El
19 de mayo de 1895, cayó en combate en Dos Ríos, el Apóstol José
Martí, de cara al Sol, como había vivido, y como había profetizado
en sus Versos sencillos. Delegado del Partido Revolucionario
Cubano que él había fundado en 1892, recién nombrado Mayor General
del Ejército Mambí, era sobre todo el alma de la Revolución y el más
extraordinario pensador de esta parte doliente del continente que él
llamó con justeza política Nuestra América.

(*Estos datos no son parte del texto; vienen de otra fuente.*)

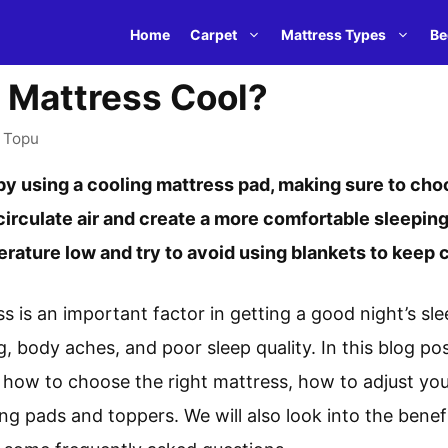
Home
Carpet
Mattress Types
Be
 Mattress Cool?
y
Topu
y using a cooling mattress pad, making sure to choo
 circulate air and create a more comfortable sleeping
ature low and try to avoid using blankets to keep c
s is an important factor in getting a good night’s sl
g, body aches, and poor sleep quality. In this blog pos
 how to choose the right mattress, how to adjust yo
ng pads and toppers. We will also look into the benef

Hombre forjado en la lucha, prefirió el cumplimiento de un
sagrado deber social, el hilo transparente del arroyo de la Sierra,
la mano curtida del tabaquero patriótico y descabezó antagonismos,
limó asperezas para lograr esa unidad que pedía tan firme como la
plata en las raíces de Los Andes.
Su carta inconclusa al hermano mexicano Manuel Mercado es su
testamento político visionario: "ya estoy todos los días en peligro
de dar mi vida por mi país y por mi deber—puesto que lo entiendo y
tengo ánimos con qué realizarlo— de impedir a tiempo con
la independencia de Cuba que se extiendan por las Antillas los
Estados Unidos y caigan, con esa fuerza más, sobre nuestras tierras
de América. Cuanto hice hasta hoy, y haré, es para eso".
Su caída llenó de tristeza a curtidos y bisoños combatientes
cubanos aquella mañana. Pero de una tristeza peleadora, activa,
insurrecta. Grande fue la pérdida, mas la guerra necesaria no se
detuvo, y si bien la canallesca intervención de los imperialistas
yankis lastró el proceso natural de la nación, no logró frustrarlo
por siempre. Por muchos caminos y de modos diversos la lucha
continuó, haciendo bueno el aserto martiano de que un pueblo que
entra en Revolución continúa su misión hasta que la corona. Y ese
ideario, asumido y salvado por numerosos patriotas sinceros,
resurgió entero en el Moncada.
Cuando Fidel proclamó que José Martí era el autor intelectual de
aquella acción heroica, una llama imbatible iluminó su centenario.